American businessman (born 1966)

Jonathan Scott Lavine (born May 9, 1966) is an American businessman and a senior advisory partner at Bain Capital. He founded Bain Capital Credit and Special Situations in 1998. He was co-managing partner of Bain Capital from 2016 to 2024. He was the co-chair of the Board of Trustees of Columbia University from 2018 to 2022. In 2022, he was chair, and in 2023, was named chair emeritus.

==Early life==
Jonathan Lavine was born in Providence, Rhode Island to Jewish parents and graduated from Classical High School in 1984. Lavine then attended Columbia College, where he was elected to Phi Beta Kappa and earned a BA magna cum laude in 1988.

In 1992, Lavine earned an MBA from Harvard Business School.

== Personal life ==
Lavine married Jeannie Diane Bachelor in June 1992 at Temple B’nai Abraham in Livingston, New Jersey.

==Career==

Lavine began his career as an analyst at Drexel Burnham Lambert's mergers and acquisition upon his graduation in 1988. From 1991-1993, he worked as a consultant for McKinsey & Company until moving on to Bain Capital.

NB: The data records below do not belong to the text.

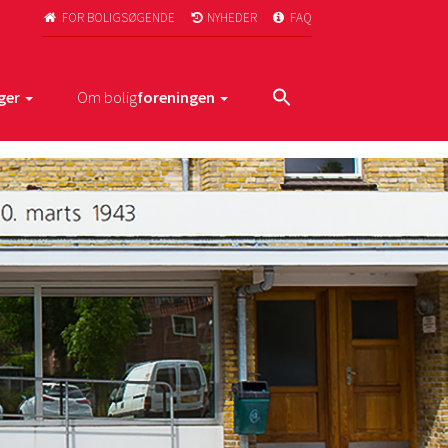
FOR BOLIGSØGENDE
NYHEDER
FAQ



ger
Om bolig
foreningen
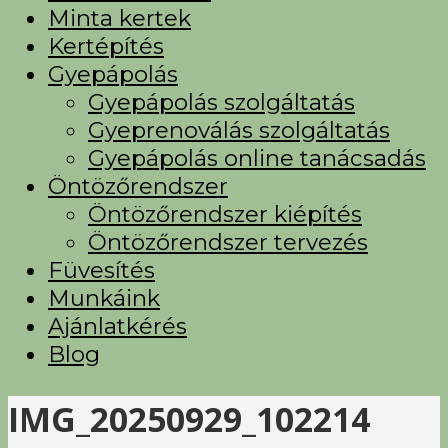
Minta kertek
Kertépítés
Gyepápolás
Gyepápolás szolgáltatás
Gyeprenoválás szolgáltatás
Gyepápolás online tanácsadás
Öntözőrendszer
Öntözőrendszer kiépítés
Öntözőrendszer tervezés
Füvesítés
Munkáink
Ajánlatkérés
Blog
IMG_20250929_102214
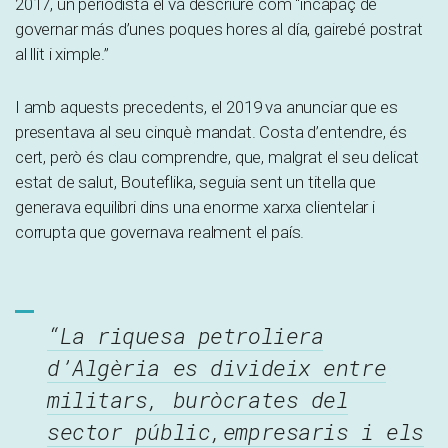
2017, un periodista el va descriure com “incapaç de
governar más d’unes poques hores al día, gairebé postrat
al llit i ximple.”​
I amb aquests precedents, el 2019 va anunciar que es
presentava al seu cinquè mandat. Costa d’entendre, és
cert, però és clau comprendre, que, malgrat el seu delicat
estat de salut, Bouteflika, seguia sent un titella que
generava equilibri dins una enorme xarxa clientelar i
corrupta que governava realment el país.
“La riquesa petroliera
d’Algèria es divideix entre
militars, buròcrates del
sector públic,empresaris i els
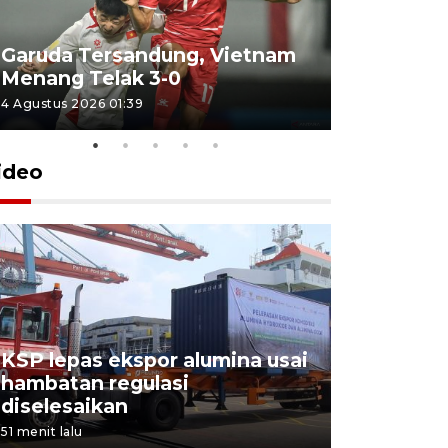
Garuda Tersandung, Vietnam
Karhutla 
Menang Telak 3-0
sekolah d
4 Agustus 2026 01:39
2 Agustus 202
ideo
KSP lepas ekspor alumina usai
Pelindo o
hambatan regulasi
ekspor-im
diselesaikan
kemas
51 menit lalu
5 Agustus 202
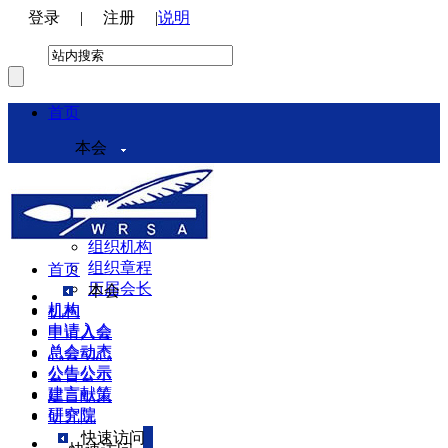
登录
|
注册
|
说明
首页
本会
本会介绍
领导机构
理事会
组织机构
组织章程
首页
历届会长
本会
机构
机构
申请入会
申请入会
总会动态
总会动态
公告公示
公告公示
建言献策
建言献策
研究院
研究院
快速访问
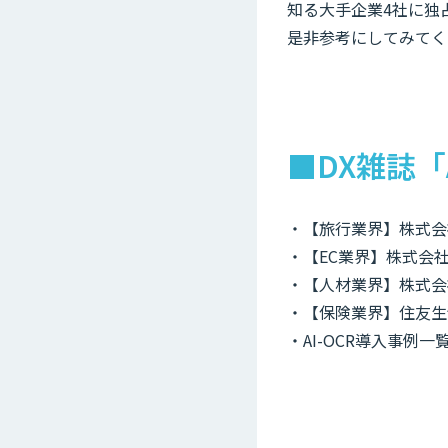
知る大手企業4社に独
是非参考にしてみてく
■DX雑誌「
・【旅行業界】株式会
・【EC業界】株式会社
・【人材業界】株式会
・【保険業界】住友生
・AI-OCR導入事例一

In 1998, Lavine founded Sankaty Advisors, LLC as the credit and special situations affiliate of Bain Capital and was managing partner and chief investment officer of the firm. Sankaty was renamed Bain Capital Credit in 2016. He is credited for creating the firm's special situations investment strategy, which provides bespoke capital solutions leveraging credit, equity, corporate and real estate expertise.

In 2016, Bain Capital named Lavine co-managing partner of the firm. Lavine continued to lead Bain Capital Credit and Special Situations after becoming co-managing partner of Bain Capital. In March 2024, Lavine became the Chair of Bain Capital.

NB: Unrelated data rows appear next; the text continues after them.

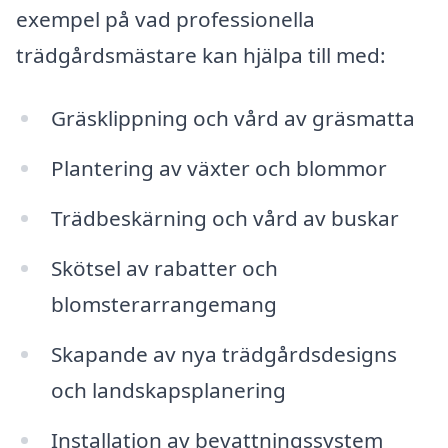
exempel på vad professionella
trädgårdsmästare kan hjälpa till med:
Gräsklippning och vård av gräsmatta
Plantering av växter och blommor
Trädbeskärning och vård av buskar
Skötsel av rabatter och
blomsterarrangemang
Skapande av nya trädgårdsdesigns
och landskapsplanering
Installation av bevattningssystem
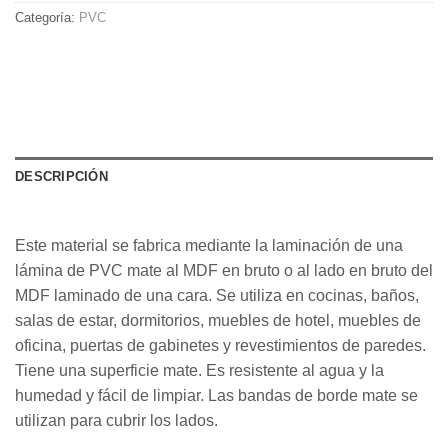
Categoría:
PVC
DESCRIPCIÓN
Este material se fabrica mediante la laminación de una
lámina de PVC mate al MDF en bruto o al lado en bruto del
MDF laminado de una cara. Se utiliza en cocinas, baños,
salas de estar, dormitorios, muebles de hotel, muebles de
oficina, puertas de gabinetes y revestimientos de paredes.
Tiene una superficie mate. Es resistente al agua y la
humedad y fácil de limpiar. Las bandas de borde mate se
utilizan para cubrir los lados.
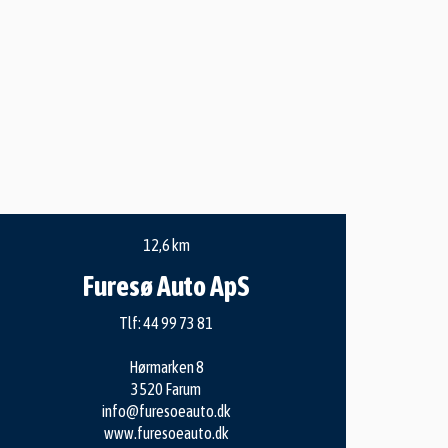
12,6 km
Furesø Auto ApS
Tlf:
44 99 73 81
Hørmarken 8
3520 Farum
info@furesoeauto.dk
www.furesoeauto.dk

On December 6, 2016, President Barack Obama named Lavine to be a member of the United States Holocaust Memorial Council. On May 17, 2023, President Joseph Biden reappointed Lavine to the Council.

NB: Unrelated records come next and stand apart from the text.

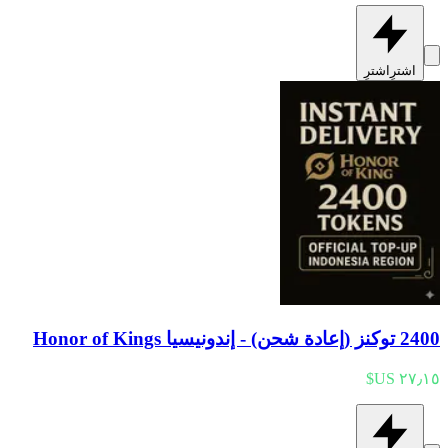
اشترِ
اشترِ
2400 توكنز (إعادة شحن) - إندونيسيا Honor of Kings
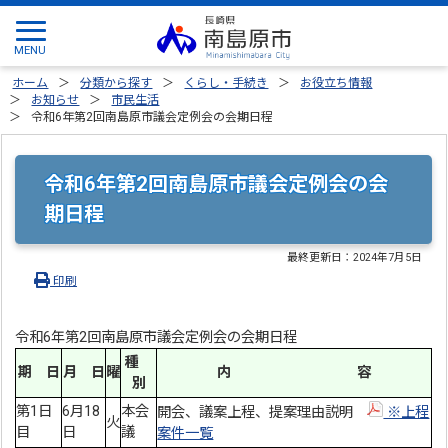
ホーム
分類から探す
くらし・手続き
お役立ち情報
お知らせ
市民生活
令和6年第2回南島原市議会定例会の会期日程
令和6年第2回南島原市議会定例会の会
期日程
最終更新日：
2024年7月5日
印刷
令和6年第2回南島原市議会定例会の会期日程
種
期 日
月 日
曜
内 容
別
第1日
6月18
本会
開会、議案上程、提案理由説明
※上程
火
目
日
議
案件一覧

In 2008, Lavine also became a member of the Boston Celtics ownership group, Boston Basketball Partners LLC.

==Philanthropy==
Lavine has been on the board of several organizations and educational institutions, including City Year, Boston Children's Hospital, the Dana-Farber Cancer Institute, Columbia University, Horizons for Homeless Children, and Opportunity Nation.

In 2007, the Lavines formed the Crimson Lion Foundation, a private family foundation through which they have concentrated their philanthropic activities.

Lavine has donated to a number of organizations and institutions, including City Year, Harvard University, Harvard Business School, LIFT Communities, Equal Justice Initiative, public radio station WBUR, Columbia University, and the U.S. Holocaust Museum.